Hughes's parents split when he was very young and his father moved to Cuba, and then to Mexico. His mother traveled in search of work while he was sent to live with his maternal grandmother. As Hughes recalled in his memoir, Mary Patterson Langston often took her small grandson in her lap and told him stories about abolitionists and courageous slaves who struggled for their freedom. Her tales impressed upon Hughes the nobility of black people, and the importance of stoicism—and even laughter—in the face of hardship. "Through my grandmother's stories always life moved, moved heroically toward an end. Nobody ever cried in my grandmother's stories. They worked, or schemed, or fought. But no crying," Hughes wrote. "When my grandmother died, I didn't cry, either. Something about my grandmother's stories (without her ever having said so) taught me the uselessness of crying about anything."5 The use of humor as a shield from pain marked Hughes's work, in his mordant wit and in titles like Not Without Laughter and Laughing to Keep From Crying.

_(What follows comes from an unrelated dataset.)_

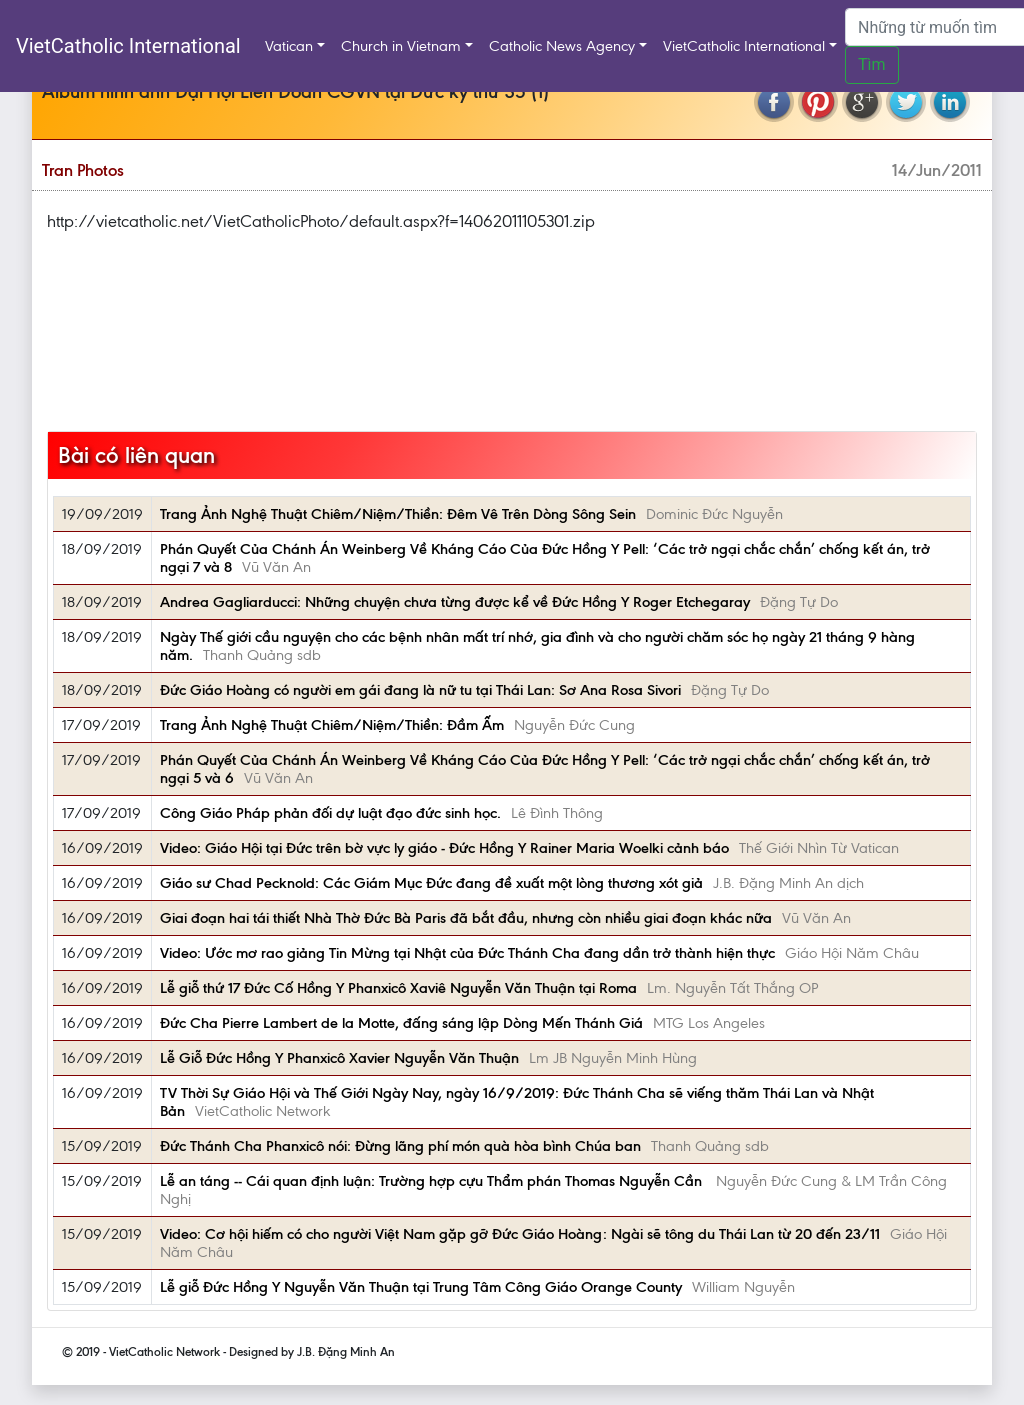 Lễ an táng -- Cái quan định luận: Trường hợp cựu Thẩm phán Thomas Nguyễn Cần (433, 1181)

Hughes had a rootless and often lonely childhood, living with his grandmother in Kansas and then with family friends after her death in 1912. He found refuge in literature. "I began to believe in nothing but books and the wonderful world in books—where if people suffered, they suffered in beautiful language, not in monosyllables, as we did in Kansas,"6 he wrote. In 1914, Hughes moved with his mother and new stepfather to Lincoln, Illinois. He was elected class poet at his eighth-grade graduation in 1916, an honor he received with some skepticism. "I was a victim of a stereotype," he noted with characteristic tongue-in-cheek humor. "There were only two of us Negro kids in the whole class and our English teacher was always stressing the importance of rhythm in poetry. Well, everyone knows—except us—that all Negroes have rhythm, so they elected me class poet. I felt I couldn't let my white classmates down, and I've been writing poetry ever since."7 Soon after, the family moved to Cleveland, Ohio.

After graduating from high school in Cleveland in 1920, Hughes decided to travel to Mexico to be with his father. James Nathaniel Hughes had left the United States to escape racism, but also to distance himself from the African-American community, whose culture he disdained. His son, who felt such pride in his African-American heritage, found this self-loathing baffling. "I didn't understand it," Hughes later wrote, of his father's dislike of black culture, "because I was a Negro, and I liked Negroes very much."8 On the train ride down to Mexico, as the car crossed the Mississippi River, Hughes looked out the window and thought of all that rivers had meant to black people—slaves sold down the river in pre-Civil War South, the Euphrates and the Nile in Africa—and wrote the poem "The Negro Speaks of Rivers":

I've known rivers:
I've known rivers ancient as the world and older than the flow
of human blood in human veins.

My soul has grown deep like the rivers.

I bathed in the Euphrates when dawns were young.
I built my hut near the Congo and it lulled me to sleep.

I looked upon the Nile and raised the pyramids above it.
I heard the singing of the Mississippi when Abe Lincoln went
down to New Orleans, and I've seen its muddy bosom turn
all golden in the sunset.

I've known rivers:
Ancient, dusky rivers.

My soul has grown deep like the rivers.
9

After an uncomfortable year with his father, with whom he did not get along, Hughes returned to the United States. In 1921, "The Negro Speaks of Rivers" was published in Crisis, the magazine of the National Association for the Advancement of Colored People. Langston Hughes's poetry career had begun.